Minimisation and expectation inequality

Question

Let $g(\boldsymbol{\theta},\boldsymbol{X})$ be a continuous function mapping a nonstochastic parameter $\boldsymbol{\theta} \in \mathbb{R}^K$ and a random variable $\boldsymbol{X}$ to $\mathbb{R}$. Is it the case that $$ \min_{\boldsymbol{\theta}} \mathbb{E}\left[ g(\boldsymbol{\theta},\boldsymbol{X})\right] \leq \mathbb{E}\left[\min_{\boldsymbol{\theta}} g(\boldsymbol{\theta},\boldsymbol{X})\right]?$$

Answer 1

First of all, it would probably be better to use $\inf$ rather than $\min$ here, unless you know for certain that for each $x$, $g(\cdot, x)$ achieves a minimum.
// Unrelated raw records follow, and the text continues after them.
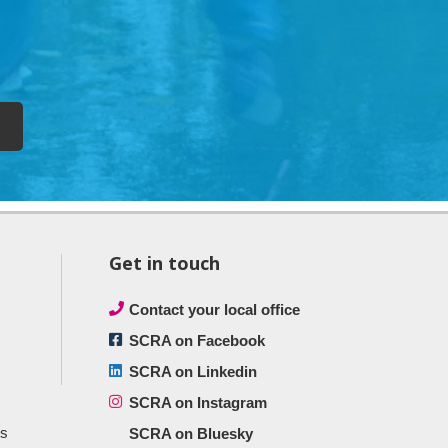
Get in touch
Contact your local office
SCRA on Facebook
SCRA on Linkedin
SCRA on Instagram
ts
SCRA on Bluesky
Now we note that for any $\theta'\in\mathbb{R}^K, x\in\mathbb{R},$ we naturally have $$\min_\theta g(\theta, x)\leq g(\theta', x).$$ In particular, we then have $$\mathbb{E}[\min_\theta g(\theta, X)]\leq \mathbb{E}[g(\theta', X)].$$ Since the inequality holds for all $\theta'$, we can take the minimum over $\theta'$ to obtain $$\mathbb{E}[\min_\theta g(\theta, X)]\leq \min_{\theta'}\mathbb{E}[g(\theta', X)].$$ That is, the inequality holds the other way.

(In the above it would in general be better to use $\inf$ rather than $\min$)